Báetán mac Ninneda (died 586) was an Irish king of the Cenél Conaill, a sept of the northern Uí Néill. He was the son of Ninnid mac Duach (flourished 561–563) and great grandson of Conall Gulban (died 464). He was a member of the Cenél nDuach branch of the Cenél Conaill. He is counted as King of Tara in some sources.

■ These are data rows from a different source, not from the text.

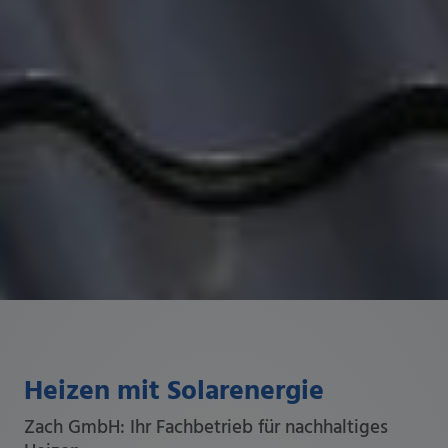
Heizen mit Solarenergie
Zach GmbH: Ihr Fachbetrieb für nachhaltiges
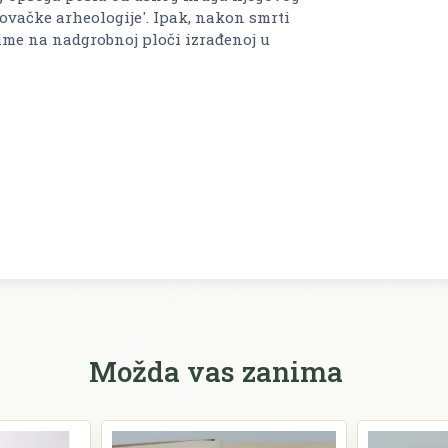
govačke arheologije'. Ipak, nakon smrti
 ime na nadgrobnoj ploči izrađenoj u
Možda vas zanima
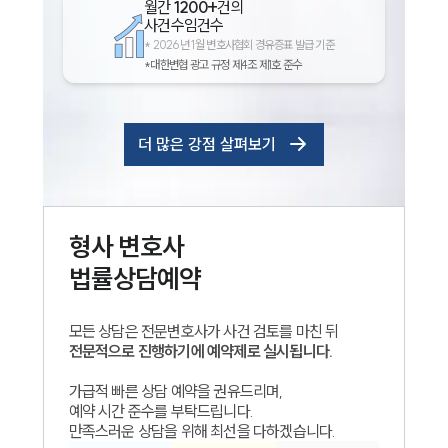
월간
1200+
건의
사건수임건수
*
2026년 1월 변호사협회 경유증표 발급 기준
*대한변협 광고 규정 제4조 제1호 준수
더 많은 강점 살펴보기
형사
변호사
인재채용
법률상담예약
만화로 보는 사례
모든 상담은 전문변호사가 사건 검토를 마친 뒤
전문적으로 진행하기에 예약제로 실시됩니다.
가급적 빠른 상담 예약을 권유드리며,
예약 시간 준수를 부탁드립니다.
만족스러운 상담을 위해 최선을 다하겠습니다.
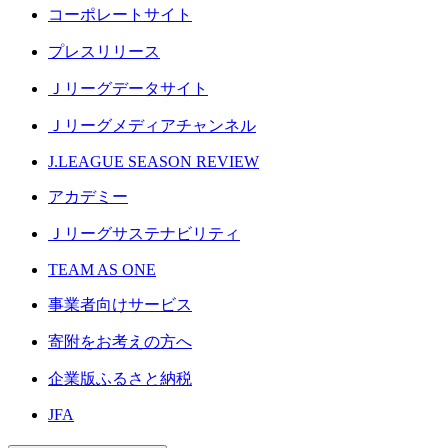
コーポレートサイト
プレスリリース
Ｊリーグデータサイト
Ｊリーグメディアチャンネル
J.LEAGUE SEASON REVIEW
アカデミー
Ｊリーグサステナビリティ
TEAM AS ONE
事業者向けサービス
寄附をお考えの方へ
企業版ふるさと納税
JFA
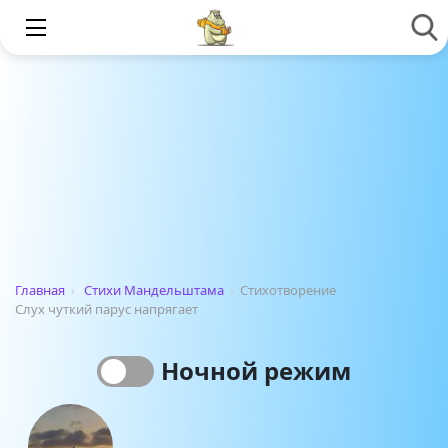
Главная
›
Стихи Мандельштама
›
Стихотворение
Слух чуткий парус напрягает
Ночной режим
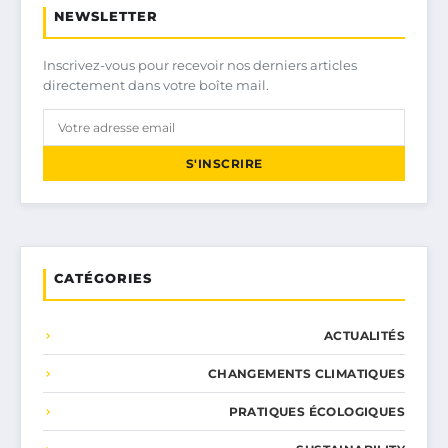
NEWSLETTER
Inscrivez-vous pour recevoir nos derniers articles
directement dans votre boîte mail.
S'INSCRIRE
CATÉGORIES
ACTUALITÉS
CHANGEMENTS CLIMATIQUES
PRATIQUES ÉCOLOGIQUES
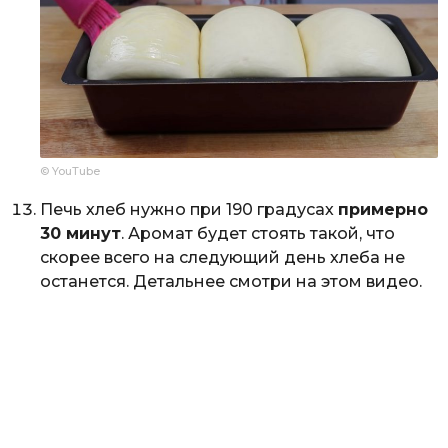
© YouTube
Печь хлеб нужно при 190 градусах
примерно
30 минут
. Аромат будет стоять такой, что
скорее всего на следующий день хлеба не
останется. Детальнее смотри на этом видео.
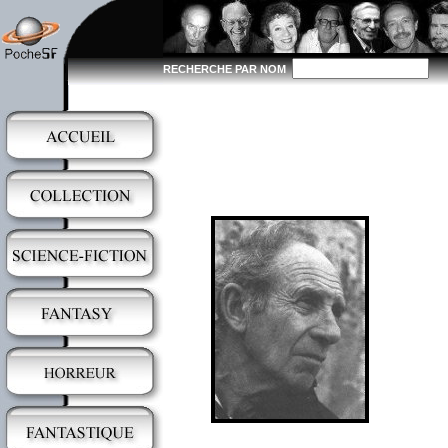
RECHERCHE PAR NOM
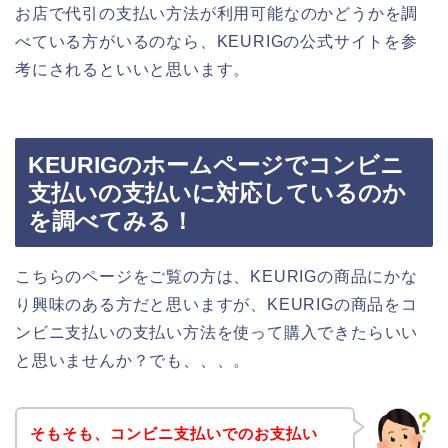
お店で代引の支払い方法が利用可能なのかどうかを調
べている方がいるのなら、KEURIGの公式サイトを参
考にされるといいと思います。
KEURIGのホームページでコンビニ
支払いの支払いに対応しているのか
を調べてみる！
こちらのページをご覧の方は、KEURIGの商品にかな
り興味のある方だと思いますが、KEURIGの商品をコ
ンビニ支払いの支払い方法を使って購入できたらいい
と思いませんか？でも、、、。
そもそも、コンビニ支払いでのお支払い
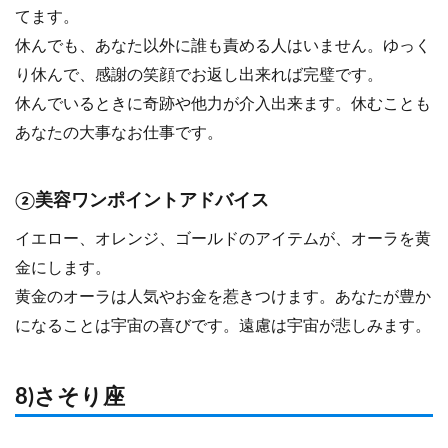
てます。
休んでも、あなた以外に誰も責める人はいません。ゆっく
り休んで、感謝の笑顔でお返し出来れば完璧です。
休んでいるときに奇跡や他力が介入出来ます。休むことも
あなたの大事なお仕事です。
②美容ワンポイントアドバイス
イエロー、オレンジ、ゴールドのアイテムが、オーラを黄
金にします。
黄金のオーラは人気やお金を惹きつけます。あなたが豊か
になることは宇宙の喜びです。遠慮は宇宙が悲しみます。
8)さそり座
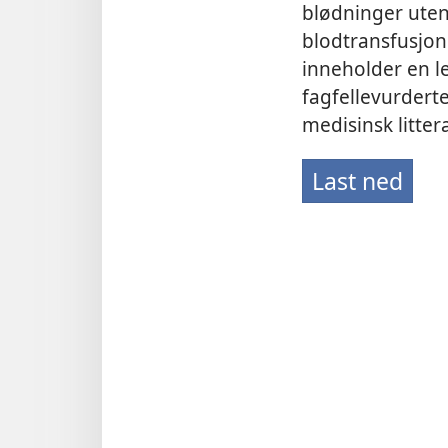
blødninger uten
blodtransfusjo
inneholder en l
fagfellevurderte
medisinsk littera
Last ned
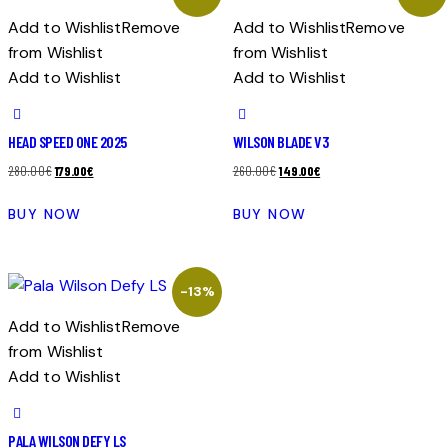
Add to Wishlist
Remove
Add to Wishlist
Remove
from Wishlist
from Wishlist
Add to Wishlist
Add to Wishlist
HEAD SPEED ONE 2025
WILSON BLADE V3
El
El
El
El
280.00
€
179.00
€
260.00
€
149.00
€
precio
precio
precio
precio
BUY NOW
BUY NOW
original
actual
original
actual
era:
es:
era:
es:
280.00€.
179.00€.
260.00€.
149.00€.
-13%
Add to Wishlist
Remove
from Wishlist
Add to Wishlist
PALA WILSON DEFY LS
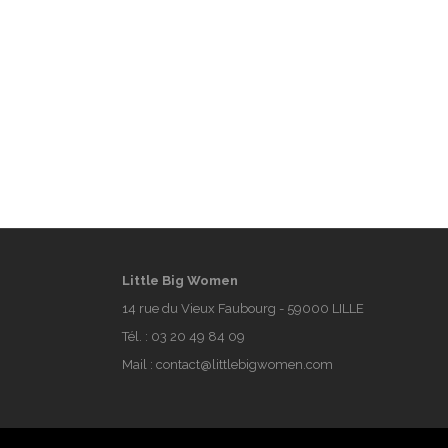
Little Big Women
14 rue du Vieux Faubourg - 59000 LILLE
Tél. :
03 20 49 84 09
Mail :
contact@littlebigwomen.com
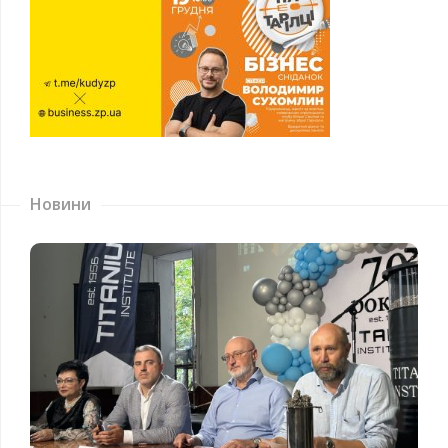
Новини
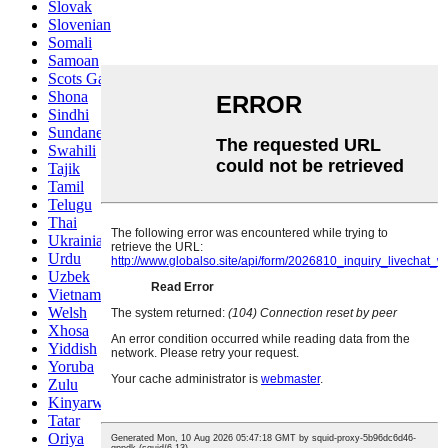
Slovak
Slovenian
Somali
Samoan
Scots Gaelic
Shona
Sindhi
Sundanese
Swahili
Tajik
Tamil
Telugu
Thai
Ukrainian
Urdu
Uzbek
Vietnamese
Welsh
Xhosa
Yiddish
Yoruba
Zulu
Kinyarwanda
Tatar
Oriya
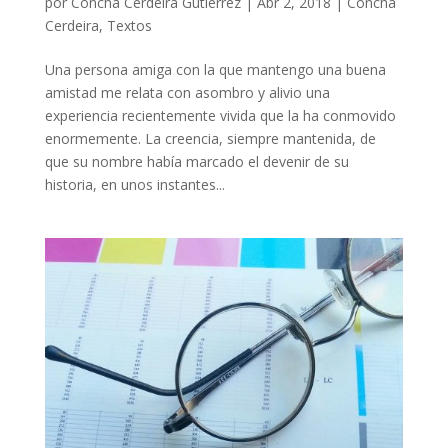
por
Concha Cerdeira Gutiérrez
|
Abr 2, 2018
|
Concha
Cerdeira
,
Textos
Una persona amiga con la que mantengo una buena
amistad me relata con asombro y alivio una
experiencia recientemente vivida que la ha conmovido
enormemente. La creencia, siempre mantenida, de
que su nombre había marcado el devenir de su
historia, en unos instantes...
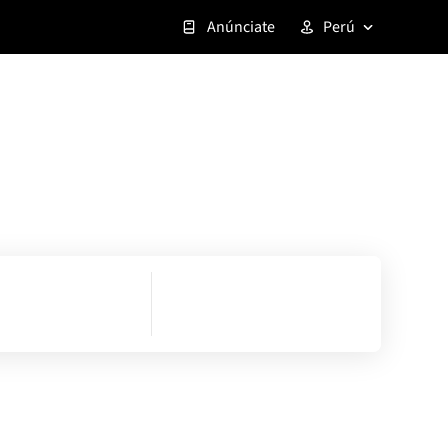
Anúnciate
Perú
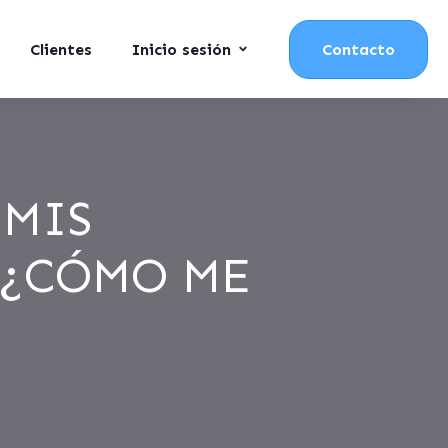
Clientes
Inicio sesión
Contacto
 MIS
 ¿CÓMO ME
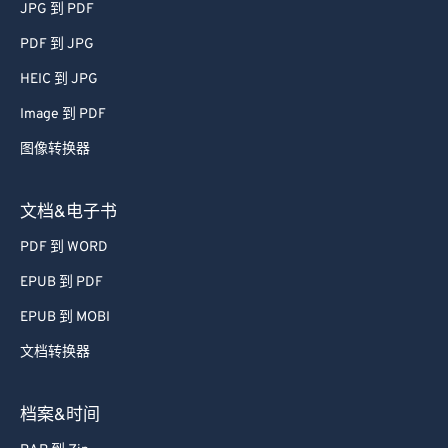
JPG 到 PDF
51
51
51
51
51
51
PDF 到 JPG
52
52
52
52
52
52
HEIC 到 JPG
53
53
53
53
53
53
Image 到 PDF
54
54
54
54
54
54
图像转换器
55
55
55
55
55
55
56
56
56
56
56
56
文档&电子书
57
57
57
57
57
57
PDF 到 WORD
58
58
58
58
58
58
EPUB 到 PDF
59
59
59
59
59
59
EPUB 到 MOBI
60
60
文档转换器
61
61
62
62
档案&时间
63
63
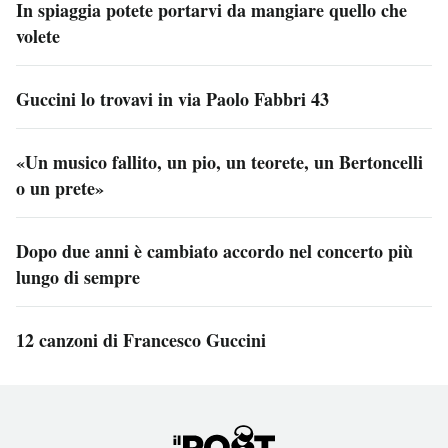
In spiaggia potete portarvi da mangiare quello che
volete
Guccini lo trovavi in via Paolo Fabbri 43
«Un musico fallito, un pio, un teorete, un Bertoncelli
o un prete»
Dopo due anni è cambiato accordo nel concerto più
lungo di sempre
12 canzoni di Francesco Guccini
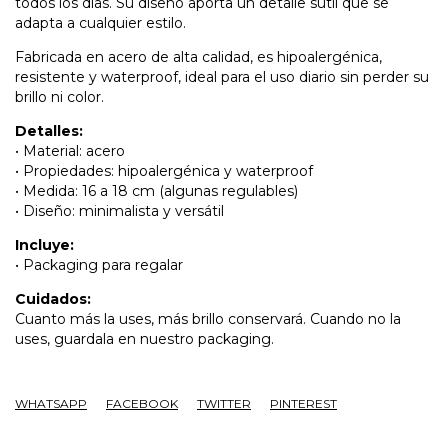
todos los días. Su diseño aporta un detalle sutil que se
adapta a cualquier estilo.
Fabricada en acero de alta calidad, es hipoalergénica,
resistente y waterproof, ideal para el uso diario sin perder su
brillo ni color.
Detalles:
• Material: acero
• Propiedades: hipoalergénica y waterproof
• Medida: 16 a 18 cm (algunas regulables)
• Diseño: minimalista y versátil
Incluye:
• Packaging para regalar
Cuidados:
Cuanto más la uses, más brillo conservará. Cuando no la
uses, guardala en nuestro packaging.
WHATSAPP
FACEBOOK
TWITTER
PINTEREST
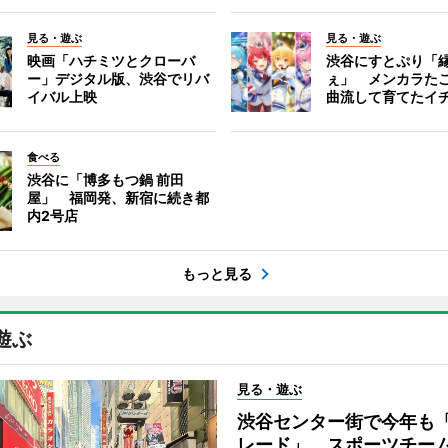
見る・遊ぶ
見る・遊ぶ
映画「ハチミツとクローバ
渋谷にすとぷり「
ー」デジタル版、渋谷でリバ
ぇ」 メンカラた
イバル上映
曲流して育てたイ
食べる
渋谷に「博多もつ鍋 前田
屋」 福岡発、新宿に続き都
内2号店
もっと見る
遊ぶ
見る・遊ぶ
渋谷センター街で今年も
レード」 スポーツチー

The kingship of Tara rotated between the Cenél nEógain and Cenél Conaill branches in the late 6th century. It is difficult to disentangle the reign of Báetán from that of his younger second cousin Áed mac Ainmuirech (died 598). Various lengths are given to the reign of Áed in the king lists, all of which would put the start of his reign before the death of Báetán. Both kings are omitted from the Baile Chuinn, the earliest Irish king list of the late 7th century, but this was probably a partisan document. It is possible that Báetán was not actually high king but was given this position by the synthetic historians to explain away the rule of Báetán mac Cairill (died 581) of the Dal Fiatach of Ulster as high king. The kinglists only assign him a reign of one year. Whether Báetán was king of Tara or not, the real effective power among the northern Uí Néill from 572 was Áed mac Ainmuirech.

His death is recorded in the annals in 586 when he was killed at Léim in Eich (Lemanroy, Termoneeny parish, County Londonderry) at the instigation of Colmán Bec (died 587), the southern Uí Néill King of Uisnech who was making a bid for the high kingship. The annals give him the title King of Tara.